Aim of the task:
Drop every picture, then repeat the records exactly.

[Opening Entries supplied section]

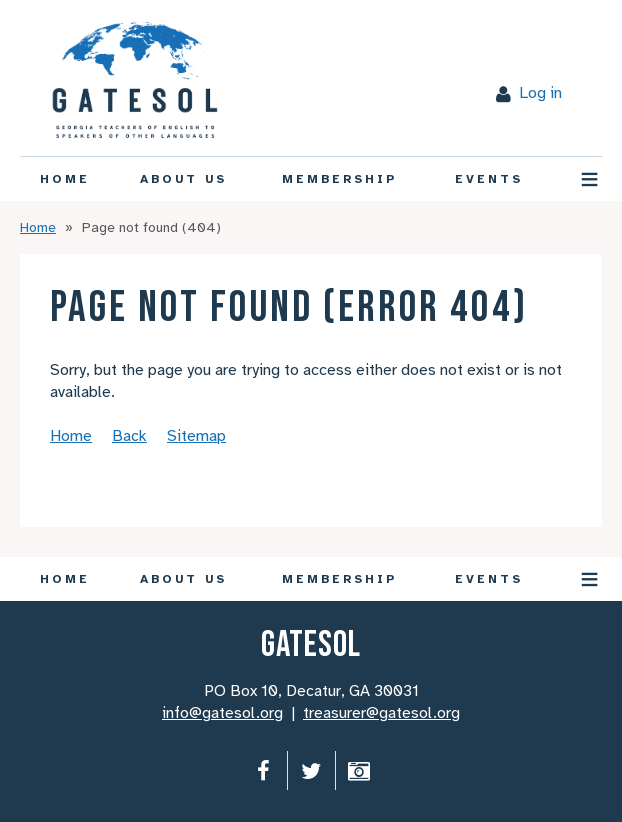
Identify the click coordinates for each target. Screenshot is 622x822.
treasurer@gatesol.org (381, 713)
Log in (540, 93)
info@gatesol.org (222, 713)
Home (38, 227)
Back (129, 436)
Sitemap (196, 436)
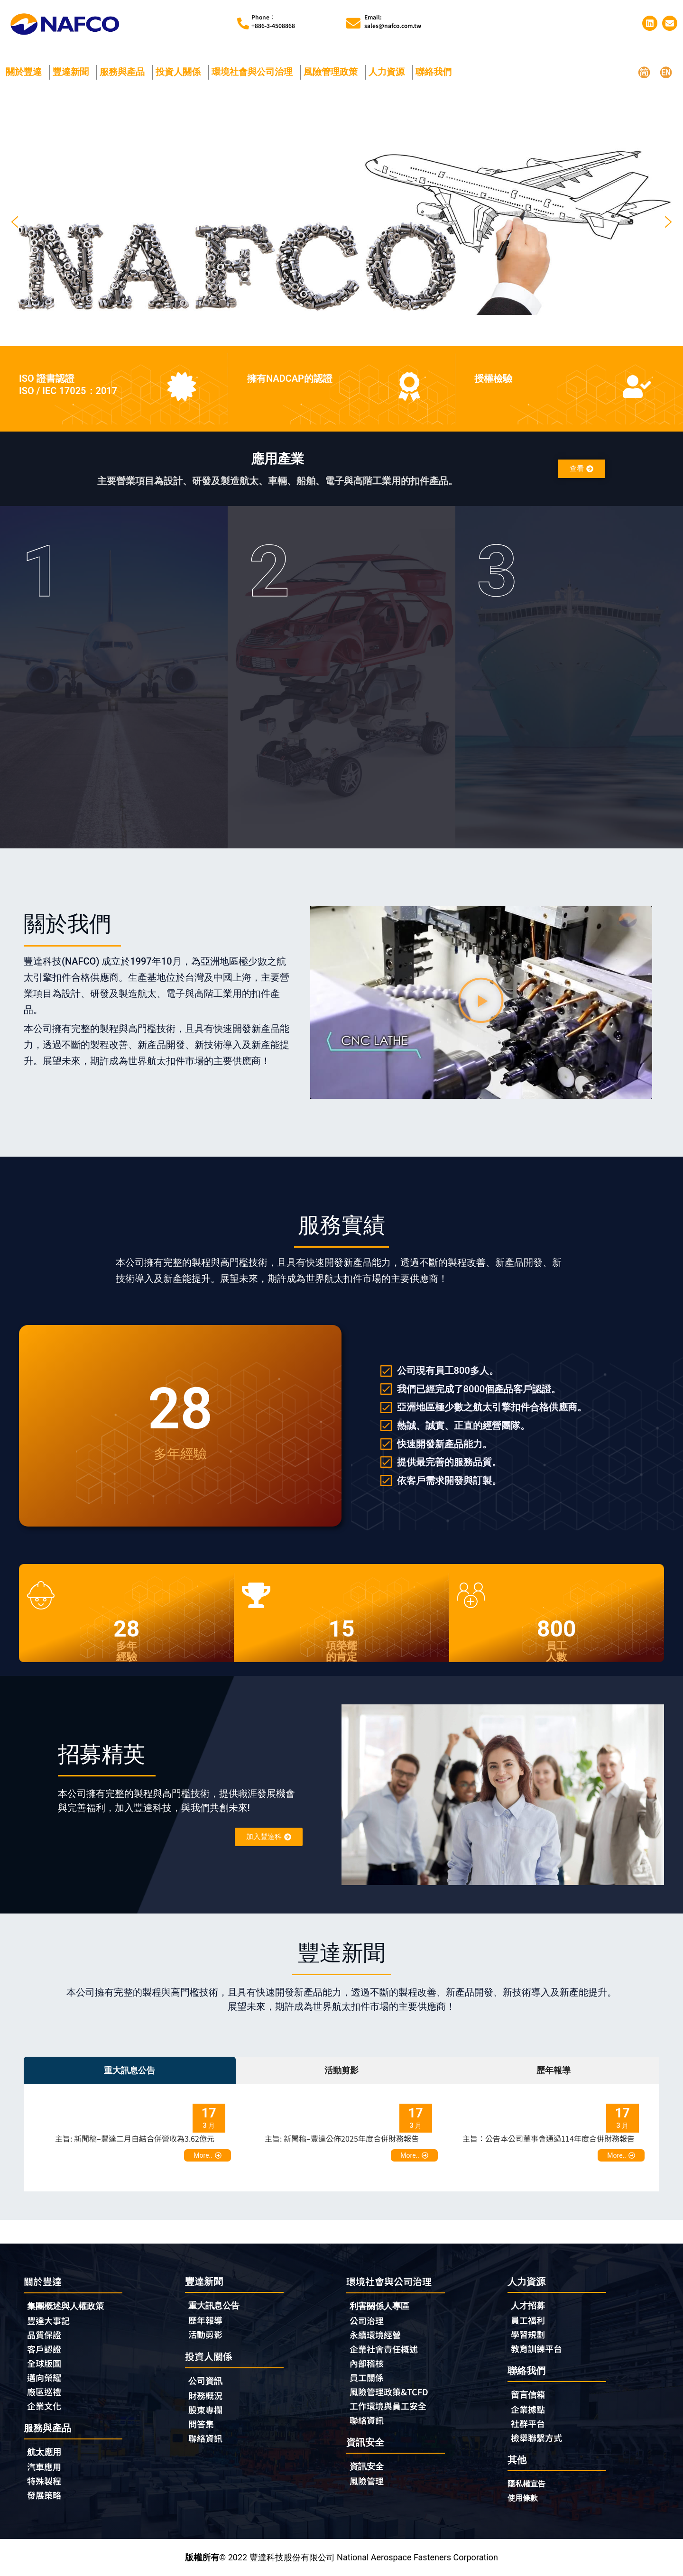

[Closing Entries supplied section]

Task solution:
Identify the click coordinates for each target. Screenshot is 622x822.
treasurer@gatesol.org (381, 713)
Log in (540, 93)
info@gatesol.org (222, 713)
Home (38, 227)
Back (129, 436)
Sitemap (196, 436)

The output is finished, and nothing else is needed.